YOUR ASSIGNMENT: From the entries that follow, extract each line holding the string "status".

□ □ □ □ □ □ □

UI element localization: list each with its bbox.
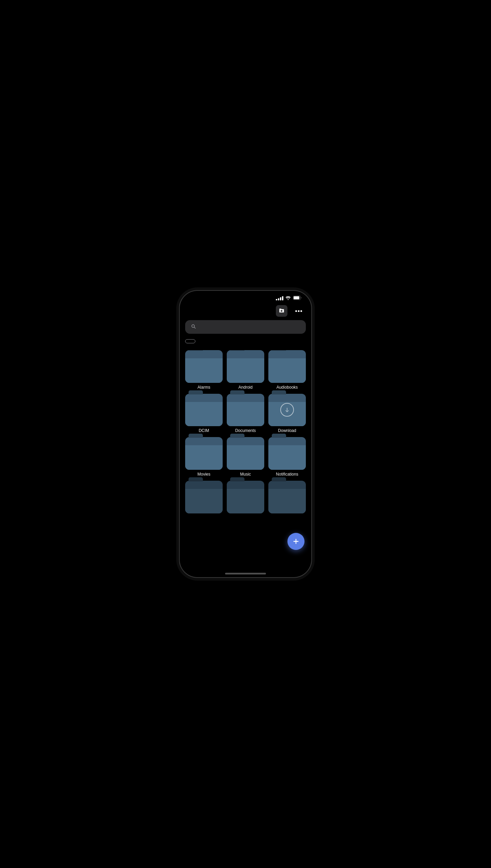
folder-name-label: DCIM: [199, 428, 209, 433]
folder-icon: [185, 394, 223, 426]
search-icon: [191, 324, 196, 330]
status-icons: [276, 296, 302, 301]
svg-point-2: [295, 310, 297, 312]
folder-music[interactable]: Music: [227, 437, 264, 477]
folder-name-label: Download: [278, 428, 296, 433]
folder-icon: [185, 350, 223, 383]
folder-name-label: Android: [238, 385, 252, 390]
folder-alarms[interactable]: Alarms: [185, 350, 223, 390]
volume-silent-button[interactable]: [179, 339, 180, 351]
folder-notifications[interactable]: Notifications: [268, 437, 306, 477]
folder-audiobooks[interactable]: Audiobooks: [268, 350, 306, 390]
folder-icon: [268, 350, 306, 383]
folder-item[interactable]: [268, 481, 306, 515]
folder-icon: [185, 437, 223, 470]
add-fab-button[interactable]: [287, 533, 304, 550]
home-indicator: [225, 573, 266, 574]
folder-download[interactable]: Download: [268, 394, 306, 433]
status-bar: [180, 291, 311, 304]
folder-icon: [268, 394, 306, 426]
svg-rect-1: [294, 296, 299, 299]
folder-movies[interactable]: Movies: [185, 437, 223, 477]
folder-icon: [185, 481, 223, 513]
internal-filter-chip[interactable]: [185, 339, 195, 343]
phone-frame: AlarmsAndroidAudiobooksDCIMDocuments Dow…: [179, 290, 312, 578]
battery-icon: [293, 296, 302, 301]
search-container: [180, 320, 311, 339]
folder-dcim[interactable]: DCIM: [185, 394, 223, 433]
folder-icon: [227, 481, 264, 513]
folder-android[interactable]: Android: [227, 350, 264, 390]
folder-name-label: Music: [240, 472, 251, 477]
tab-bar: RecentsFilesStorage: [180, 577, 311, 578]
folder-icon: [268, 481, 306, 513]
wifi-icon: [285, 296, 291, 301]
signal-icon: [276, 296, 283, 300]
folder-icon: [227, 437, 264, 470]
svg-point-4: [300, 310, 302, 312]
folder-documents[interactable]: Documents: [227, 394, 264, 433]
folders-grid: AlarmsAndroidAudiobooksDCIMDocuments Dow…: [185, 350, 306, 521]
folder-name-label: Documents: [235, 428, 256, 433]
power-button[interactable]: [311, 356, 312, 383]
app-header: [180, 304, 311, 320]
folder-name-label: Notifications: [276, 472, 298, 477]
header-actions: [276, 305, 304, 317]
download-icon: [280, 403, 294, 417]
folder-item[interactable]: [185, 481, 223, 515]
svg-point-3: [298, 310, 300, 312]
folder-name-label: Movies: [197, 472, 210, 477]
folder-icon: [227, 350, 264, 383]
search-bar[interactable]: [185, 320, 306, 334]
starred-folder-button[interactable]: [276, 305, 287, 317]
folder-name-label: Alarms: [197, 385, 210, 390]
more-options-button[interactable]: [293, 305, 304, 317]
filter-row: [180, 339, 311, 350]
folder-item[interactable]: [227, 481, 264, 515]
folder-name-label: Audiobooks: [277, 385, 298, 390]
folder-icon: [268, 437, 306, 470]
folder-icon: [227, 394, 264, 426]
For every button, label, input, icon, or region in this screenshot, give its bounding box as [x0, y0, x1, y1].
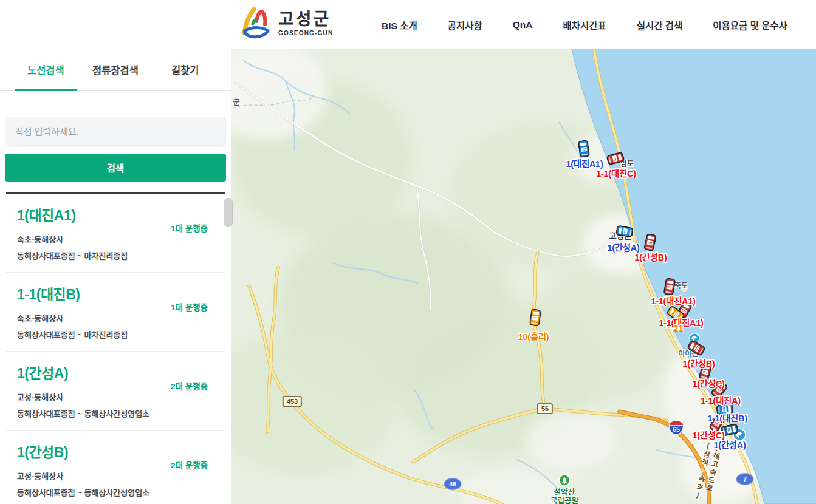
search-button[interactable]: 검색 [5, 154, 226, 182]
park-name-line2: 국립공원 [550, 497, 578, 504]
route-endpoints: 동해상사대포종점 ~ 동해상사간성영업소 [17, 407, 219, 419]
road-shield-46: 46 [444, 478, 462, 490]
bus-route-label: 10(흘리) [518, 330, 549, 342]
panel-collapse-handle[interactable] [224, 198, 233, 227]
route-endpoints: 동해상사대포종점 ~ 마차진리종점 [17, 250, 219, 261]
road-shield-7: 7 [736, 473, 754, 485]
bus-count-label: 21 [673, 323, 683, 333]
header: 고성군 GOSEONG-GUN BIS 소개공지사항QnA배차시간표실시간 검색… [0, 0, 816, 49]
tab-1[interactable]: 정류장검색 [81, 49, 151, 90]
route-status-badge: 1대 운행중 [171, 301, 208, 313]
nav-item-3[interactable]: 배차시간표 [563, 18, 606, 32]
route-operator: 속초-동해상사 [17, 312, 219, 324]
bus-route-label: 1-1(대진A) [701, 393, 740, 406]
logo-title: 고성군 [278, 11, 333, 28]
route-list: 1(대진A1)1대 운행중속초-동해상사동해상사대포종점 ~ 마차진리종점1-1… [6, 192, 225, 504]
goseong-logo[interactable]: 고성군 GOSEONG-GUN [238, 5, 333, 43]
bus-marker[interactable] [529, 308, 542, 327]
route-endpoints: 동해상사대포종점 ~ 마차진리종점 [17, 329, 219, 340]
bus-marker[interactable] [643, 233, 657, 252]
tab-0[interactable]: 노선검색 [11, 49, 81, 90]
nav-item-4[interactable]: 실시간 검색 [637, 18, 683, 32]
bus-route-label: 1(간성C) [692, 376, 724, 389]
route-status-badge: 1대 운행중 [171, 222, 208, 234]
nav-item-0[interactable]: BIS 소개 [382, 18, 417, 32]
route-item[interactable]: 1(간성A)2대 운행중고성-동해상사동해상사대포종점 ~ 동해상사간성영업소 [6, 352, 225, 431]
route-item[interactable]: 1(대진A1)1대 운행중속초-동해상사동해상사대포종점 ~ 마차진리종점 [6, 194, 225, 273]
bus-route-label: 1-1(대진B) [707, 411, 747, 424]
bus-route-label: 1-1(대진A1) [651, 294, 695, 307]
place-label: 죽도 [674, 280, 688, 290]
road-shield-453: 453 [283, 396, 302, 407]
place-label: 군 [233, 97, 239, 107]
expressway-name-label: 동해고속도로(삼척-속초) [691, 441, 723, 504]
tab-2[interactable]: 길찾기 [150, 49, 220, 90]
road-shield-56: 56 [537, 403, 553, 414]
goseong-logo-icon [238, 5, 272, 43]
park-label: 설악산국립공원 [550, 488, 578, 504]
logo-subtitle: GOSEONG-GUN [278, 30, 333, 36]
bus-marker[interactable] [578, 140, 591, 158]
route-endpoints: 동해상사대포종점 ~ 동해상사간성영업소 [17, 486, 219, 498]
map-marker-layer: 1(대진A1)1-1(대진C)1(간성A)1(간성B)1-1(대진A1)1-1(… [231, 49, 816, 504]
route-item[interactable]: 1(간성B)2대 운행중고성-동해상사동해상사대포종점 ~ 동해상사간성영업소 [6, 431, 225, 504]
road-shield-65: 65 [668, 419, 684, 435]
search-section: 검색 [0, 91, 231, 182]
route-operator: 고성-동해상사 [17, 391, 219, 403]
sidebar-tabs: 노선검색정류장검색길찾기 [0, 49, 231, 91]
park-icon [558, 474, 571, 489]
nav-item-1[interactable]: 공지사항 [448, 18, 482, 32]
route-operator: 속초-동해상사 [17, 233, 219, 245]
bus-route-label: 1-1(대진C) [596, 166, 636, 179]
route-item[interactable]: 1-1(대진B)1대 운행중속초-동해상사동해상사대포종점 ~ 마차진리종점 [6, 273, 225, 352]
main-nav: BIS 소개공지사항QnA배차시간표실시간 검색이용요금 및 운수사 [382, 0, 787, 49]
nav-item-5[interactable]: 이용요금 및 운수사 [713, 18, 787, 32]
svg-text:65: 65 [673, 426, 680, 433]
route-search-input[interactable] [5, 117, 226, 146]
search-sidebar: 노선검색정류장검색길찾기 검색 1(대진A1)1대 운행중속초-동해상사동해상사… [0, 49, 231, 504]
bus-route-label: 1(간성B) [634, 250, 667, 263]
route-status-badge: 2대 운행중 [171, 380, 208, 392]
nav-item-2[interactable]: QnA [513, 19, 533, 30]
park-name-line1: 설악산 [550, 488, 578, 497]
bus-route-label: 1(간성B) [682, 356, 715, 369]
bus-route-label: 1(간성A) [713, 438, 746, 451]
map[interactable]: 1(대진A1)1-1(대진C)1(간성A)1(간성B)1-1(대진A1)1-1(… [231, 49, 816, 504]
route-status-badge: 2대 운행중 [171, 458, 208, 471]
route-operator: 고성-동해상사 [17, 470, 219, 482]
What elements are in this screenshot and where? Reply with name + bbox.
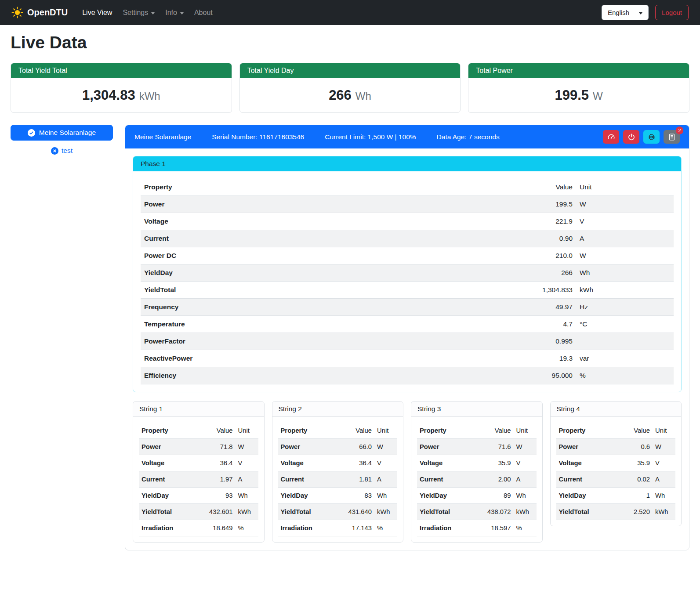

□ □ □ □ □ □ □

YOUR SOLUTION:
status-icons: [276, 296, 302, 301]
status-bar: [180, 291, 311, 304]
route-status-badge: 1대 운행중 [171, 301, 208, 313]
route-status-badge: 1대 운행중 [171, 222, 208, 234]
route-status-badge: 2대 운행중 [171, 380, 208, 392]
route-status-badge: 2대 운행중 [171, 458, 208, 471]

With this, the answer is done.